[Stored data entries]
•••••

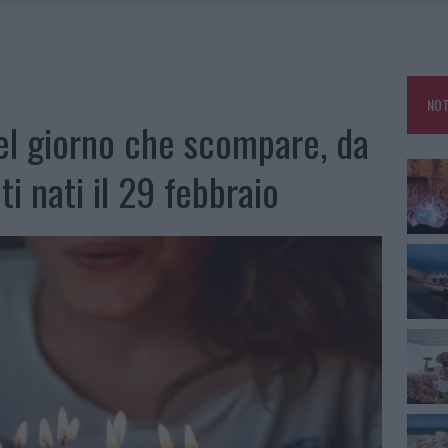
L MAESTRO CHE RIFIUTÒ LA COSTA SMERALDA
A OLBIA, LA PRIMA AL MOLO BRIN È UN SUCCESSO
TE ALL’ALBA: FERITO IL CONDUCENTE
NOT
TTI ALLA ZUPPA GALLURESE: GLI APPUNTAMENTI DA NON PERDERE
el giorno che scompare, da
ti nati il 29 febbraio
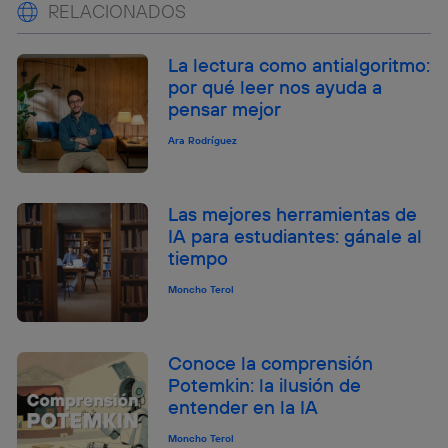
RELACIONADOS
La lectura como antialgoritmo:
por qué leer nos ayuda a
pensar mejor
Ara Rodríguez
Las mejores herramientas de
IA para estudiantes: gánale al
tiempo
Moncho Terol
Conoce la comprensión
Potemkin: la ilusión de
entender en la IA
Moncho Terol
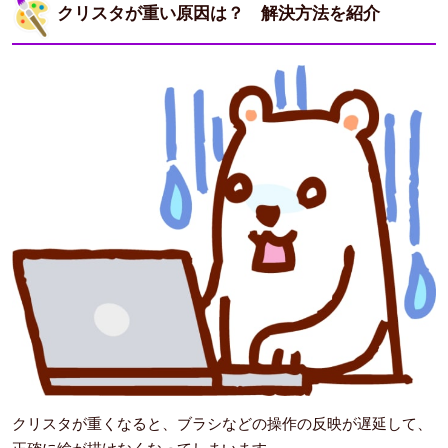
クリスタが重い原因は？ 解決方法を紹介
クリスタが重くなると、ブラシなどの操作の反映が遅延して、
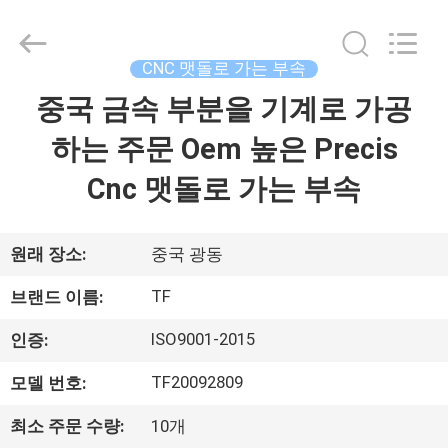
체.
Copyright
©
2021
-
CNC 맷돌로 가는 부속
2026
Shenzhen
Tuofa
중국 금속 부분을 기계로 가공
집
Technology
Co.,
Ltd..
하는 주문 Oem 높은 Precis
All
Rights
제
Reserved.
Cnc 맷돌로 가는 부속
품
원래 장소:
중국 광동
우
TF
브랜드 이름:
리
ISO9001-2015
인증:
에
TF20092809
모델 번호:
관
최소 주문 수량:
10개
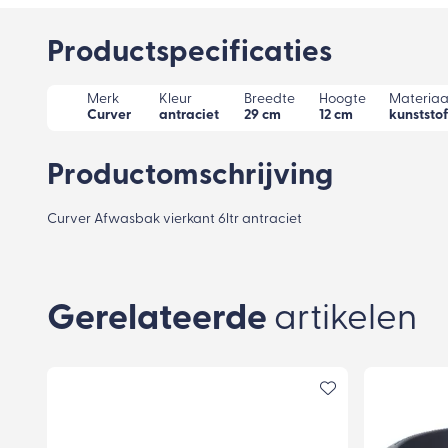
Productspecificaties
Merk
Kleur
Breedte
Hoogte
Materiaa
Curver
antraciet
29 cm
12 cm
kunststof
Productomschrijving
Curver Afwasbak vierkant 6ltr antraciet
Gerelateerde
artikelen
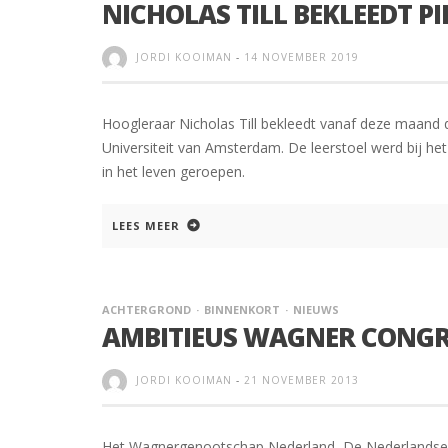
NICHOLAS TILL BEKLEEDT PI
JORDI KOOIMAN
-
14 NOVEMBER 2019
Hoogleraar Nicholas Till bekleedt vanaf deze maand 
Universiteit van Amsterdam. De leerstoel werd bij h
in het leven geroepen.
LEES MEER
ACHTERGROND
BINNENKORT
NIEUWS
AMBITIEUS WAGNER CONGR
JORDI KOOIMAN
-
21 NOVEMBER 2013
Het Wagnergenootschap Nederland, De Nederlandse O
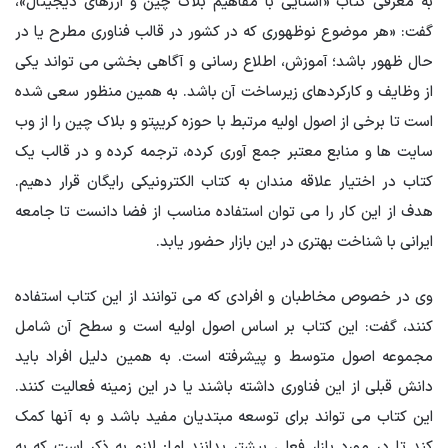
به معرفی کتاب «آشنایی با مفاهیم بلاک چین و ارزهای دیجیتال»،
گفت: «هر موضوع نوظهوری که در کشور در قالب فناوری مطرح یا در
حال ظهور باشد؛ آموزش، اطلاع رسانی و آگاهی بخشی می تواند یکی
از وظایف و کارکردهای زیرساخت آن باشد. به همین منظور سعی شده
است تا برخی از اصول اولیه مرتبط با حوزه کریپتو و بلاک چین را از وب
سایت ها و منابع معتبر جمع آوری کرده، ترجمه کرده و در قالب یک
کتاب در اختیار علاقه مندان به کتاب الکترونیکی رایگان قرار دهیم.
هدف از این کار را می توان استفاده مناسب از فضا دانست تا جامعه
ایرانی با شناخت بهتری در این بازار حضور یابد.
وی در خصوص مخاطبان و افرادی که می توانند از این کتاب استفاده
کنند، گفت: این کتاب بر اساس اصول اولیه است و سطح آن شامل
مجموعه اصول متوسط ​​و پیشرفته است. به همین دلیل افراد باید
دانش قبلی از این فناوری داشته باشند یا در این زمینه فعالیت کنند.
این کتاب می تواند برای توسعه مبتدیان مفید باشد و به آنها کمک
کند تا در مورد بازار فعلی بیشتر بدانند اما; لازم به ذکر است که به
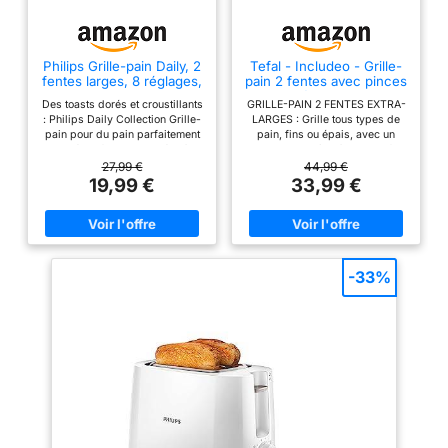
fonctions arrêt,
dégivrage et
réchauffement offrent
Philips Grille-pain Daily, 2
Tefal - Includeo - Grille-
un accès rapide et
fentes larges, 8 réglages,
pain 2 fentes avec pinces
830W, Noir
magnétiques - Noir
une flexibilité pour
Des toasts dorés et croustillants
GRILLE-PAIN 2 FENTES EXTRA-
tous vos besoins
: Philips Daily Collection Grille-
LARGES : Grille tous types de
pain pour du pain parfaitement
pain, fins ou épais, avec un
matinaux. Fini les
grillé - 2 fentes adaptées à
dorage homogène à chaque fois
doigts brûlés : le
toutes les tailles et formes de
et facile à récupérer avec la
27,99 €
44,99 €
levier de levage élevé
pain Des réglages pour tous les
prince intégrée, aimantée aux
19,99 €
33,99 €
goûts : 8 réglages de dorage
parois. UTILISATION SIMPLE ET
permet de retirer
adaptés à toutes les
LISIBLE : Avec de grands
facilement en toute
préférences Un toast bien
boutons faciles à lire et à
chaud en quelques secondes :
utiliser, conçus pour tous.
sécurité même les
une fonction dédiée permet de
THERMOSTAT 7 NIVEAUX &
plus petits morceaux
réchauffer le pain déjà grillé en
BOUTON ARRÊT : Ajustez le
-33%
de pain grillé, muffins
quelques secondes - La
dorage de votre grille-pain
fonction de décongélation grille
selon vos préférences, du léger
ou crumpets sans les
le pain congelé en un seul
toasté au bien croustillant, pour
atteindre. Nettoyage
passage Utilisation sécurisée :
un résultat sur-mesure à chaque
le bouton d'éjection arrête le
utilisation. SURÉLÉVATION
facile : le bac
dorage quand vous le voulez -
PRATIQUE : Levier pour retirer
ramasse-miettes
Protection supplémentaire
même les petites tranches.
amovible permet de
contre l'arrêt automatique pour
TIROIR RAMASSE-MIETTES :
éviter les courts-circuits
Pour un entretien facile et
ranger rapidement et
Nettoyage simple : le tiroir
rapide. RÉPARABILITÉ 15 ANS
sans effort – plus
ramasse-miettes amovible se
AU JUSTE PRIX : Produit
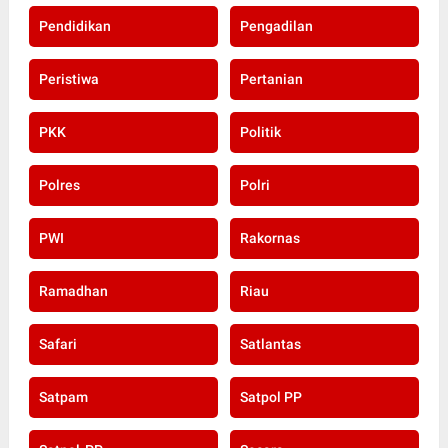
Pendidikan
Pengadilan
Peristiwa
Pertanian
PKK
Politik
Polres
Polri
PWI
Rakornas
Ramadhan
Riau
Safari
Satlantas
Satpam
Satpol PP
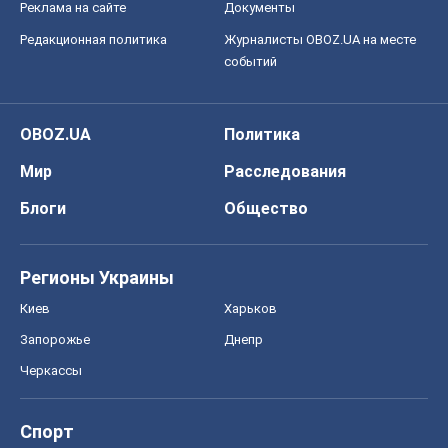
Реклама на сайте
Документы
Редакционная политика
Журналисты OBOZ.UA на месте
событий
OBOZ.UA
Политика
Мир
Расследования
Блоги
Общество
Регионы Украины
Киев
Харьков
Запорожье
Днепр
Черкассы
Спорт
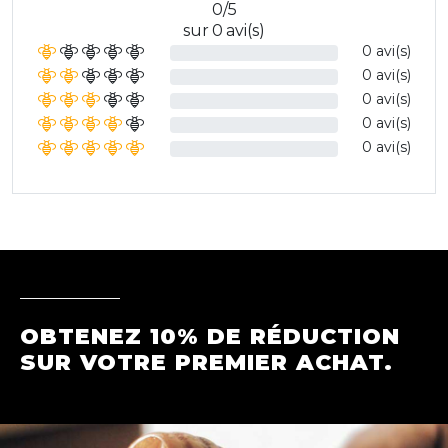
0/5
sur 0 avi(s)
0 avi(s)
0 avi(s)
0 avi(s)
0 avi(s)
0 avi(s)
OBTENEZ 10% DE RÉDUCTION
SUR VOTRE PREMIER ACHAT.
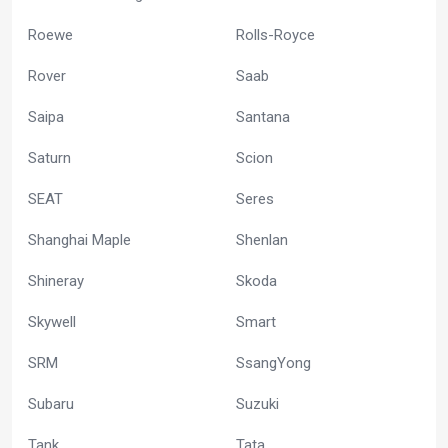
Roewe
Rolls-Royce
Rover
Saab
Saipa
Santana
Saturn
Scion
SEAT
Seres
Shanghai Maple
Shenlan
Shineray
Skoda
Skywell
Smart
SRM
SsangYong
Subaru
Suzuki
Tank
Tata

•••••

## EXERCISE INSTRUCTIONS:
What you return should match the entries word for word, pictures aside.

## RESPONSE BOX:
L MAESTRO CHE RIFIUTÒ LA COSTA SMERALDA
A OLBIA, LA PRIMA AL MOLO BRIN È UN SUCCESSO
TE ALL’ALBA: FERITO IL CONDUCENTE
NOT
TTI ALLA ZUPPA GALLURESE: GLI APPUNTAMENTI DA NON PERDERE
el giorno che scompare, da
ti nati il 29 febbraio
RELACIONADOS
La lectura como antialgoritmo:
por qué leer nos ayuda a
pensar mejor
Ara Rodríguez
Las mejores herramientas de
IA para estudiantes: gánale al
tiempo
Moncho Terol
Conoce la comprensión
Potemkin: la ilusión de
entender en la IA
Moncho Terol
クリスタが重い原因は？ 解決方法を紹介
クリスタが重くなると、ブラシなどの操作の反映が遅延して、
체.
Copyright
©
2021
-
CNC 맷돌로 가는 부속
2026
Shenzhen
Tuofa
중국 금속 부분을 기계로 가공
집
Technology
Co.,
Ltd..
하는 주문 Oem 높은 Precis
All
Rights
제
Reserved.
Cnc 맷돌로 가는 부속
품
원래 장소:
중국 광동
우
TF
브랜드 이름:
리
ISO9001-2015
인증:
에
TF20092809
모델 번호:
관
최소 주문 수량:
10개
Productspecificaties
Merk
Kleur
Breedte
Hoogte
Materiaa
Curver
antraciet
29 cm
12 cm
kunststof
Productomschrijving
Curver Afwasbak vierkant 6ltr antraciet
Gerelateerde
artikelen
NICHOLAS TILL BEKLEEDT PI
JORDI KOOIMAN
-
14 NOVEMBER 2019
Hoogleraar Nicholas Till bekleedt vanaf deze maand 
Universiteit van Amsterdam. De leerstoel werd bij h
in het leven geroepen.
LEES MEER
ACHTERGROND
BINNENKORT
NIEUWS
AMBITIEUS WAGNER CONGR
JORDI KOOIMAN
-
21 NOVEMBER 2013
Het Wagnergenootschap Nederland, De Nederlandse O
به معرفی کتاب «آشنایی با مفاهیم بلاک چین و ارزهای دیجیتال»،
گفت: «هر موضوع نوظهوری که در کشور در قالب فناوری مطرح یا در
حال ظهور باشد؛ آموزش، اطلاع رسانی و آگاهی بخشی می تواند یکی
از وظایف و کارکردهای زیرساخت آن باشد. به همین منظور سعی شده
است تا برخی از اصول اولیه مرتبط با حوزه کریپتو و بلاک چین را از وب
سایت ها و منابع معتبر جمع آوری کرده، ترجمه کرده و در قالب یک
کتاب در اختیار علاقه مندان به کتاب الکترونیکی رایگان قرار دهیم.
هدف از این کار را می توان استفاده مناسب از فضا دانست تا جامعه
ایرانی با شناخت بهتری در این بازار حضور یابد.
وی در خصوص مخاطبان و افرادی که می توانند از این کتاب استفاده
کنند، گفت: این کتاب بر اساس اصول اولیه است و سطح آن شامل
مجموعه اصول متوسط ​​و پیشرفته است. به همین دلیل افراد باید
دانش قبلی از این فناوری داشته باشند یا در این زمینه فعالیت کنند.
این کتاب می تواند برای توسعه مبتدیان مفید باشد و به آنها کمک
کند تا در مورد بازار فعلی بیشتر بدانند اما; لازم به ذکر است که به
fonctions arrêt,
dégivrage et
réchauffement offrent
Philips Grille-pain Daily, 2
Tefal - Includeo - Grille-
un accès rapide et
fentes larges, 8 réglages,
pain 2 fentes avec pinces
830W, Noir
magnétiques - Noir
une flexibilité pour
Des toasts dorés et croustillants
GRILLE-PAIN 2 FENTES EXTRA-
tous vos besoins
: Philips Daily Collection Grille-
LARGES : Grille tous types de
pain pour du pain parfaitement
pain, fins ou épais, avec un
matinaux. Fini les
grillé - 2 fentes adaptées à
dorage homogène à chaque fois
doigts brûlés : le
toutes les tailles et formes de
et facile à récupérer avec la
27,99 €
44,99 €
levier de levage élevé
pain Des réglages pour tous les
prince intégrée, aimantée aux
19,99 €
33,99 €
goûts : 8 réglages de dorage
parois. UTILISATION SIMPLE ET
permet de retirer
adaptés à toutes les
LISIBLE : Avec de grands
facilement en toute
préférences Un toast bien
boutons faciles à lire et à
chaud en quelques secondes :
utiliser, conçus pour tous.
sécurité même les
une fonction dédiée permet de
THERMOSTAT 7 NIVEAUX &
plus petits morceaux
réchauffer le pain déjà grillé en
BOUTON ARRÊT : Ajustez le
-33%
de pain grillé, muffins
quelques secondes - La
dorage de votre grille-pain
fonction de décongélation grille
selon vos préférences, du léger
ou crumpets sans les
le pain congelé en un seul
toasté au bien croustillant, pour
atteindre. Nettoyage
passage Utilisation sécurisée :
un résultat sur-mesure à chaque
le bouton d'éjection arrête le
utilisation. SURÉLÉVATION
facile : le bac
dorage quand vous le voulez -
PRATIQUE : Levier pour retirer
ramasse-miettes
Protection supplémentaire
même les petites tranches.
amovible permet de
contre l'arrêt automatique pour
TIROIR RAMASSE-MIETTES :
éviter les courts-circuits
Pour un entretien facile et
ranger rapidement et
Nettoyage simple : le tiroir
rapide. RÉPARABILITÉ 15 ANS
sans effort – plus
ramasse-miettes amovible se
AU JUSTE PRIX : Produit
Pendidikan
Pengadilan
Peristiwa
Pertanian
PKK
Politik
Polres
Polri
PWI
Rakornas
Ramadhan
Riau
Safari
Satlantas
Satpam
Satpol PP
Реклама на сайте
Документы
Редакционная политика
Журналисты OBOZ.UA на месте
событий
OBOZ.UA
Политика
Мир
Расследования
Блоги
Общество
Регионы Украины
Киев
Харьков
Запорожье
Днепр
Черкассы
Спорт
0/5
sur 0 avi(s)
0 avi(s)
0 avi(s)
0 avi(s)
0 avi(s)
0 avi(s)
OBTENEZ 10% DE RÉDUCTION
SUR VOTRE PREMIER ACHAT.
Roewe
Rolls-Royce
Rover
Saab
Saipa
Santana
Saturn
Scion
SEAT
Seres
Shanghai Maple
Shenlan
Shineray
Skoda
Skywell
Smart
SRM
SsangYong
Subaru
Suzuki
Tank
Tata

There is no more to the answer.